TASK TO CARRY OUT :: Once the pictures have been excluded, set down each remaining entry word for word.

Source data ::
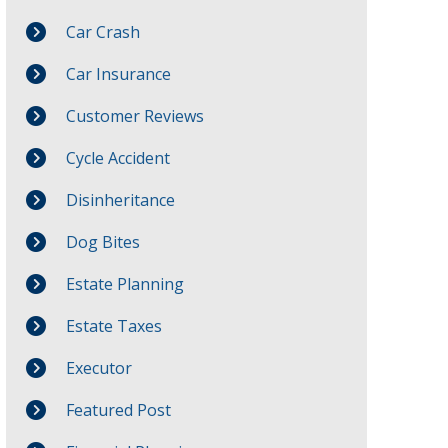
Car Crash
Car Insurance
Customer Reviews
Cycle Accident
Disinheritance
Dog Bites
Estate Planning
Estate Taxes
Executor
Featured Post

SOLUTION FOR THIS EXERCISE ::
Car Crash
Car Insurance
Customer Reviews
Cycle Accident
Disinheritance
Dog Bites
Estate Planning
Estate Taxes
Executor
Featured Post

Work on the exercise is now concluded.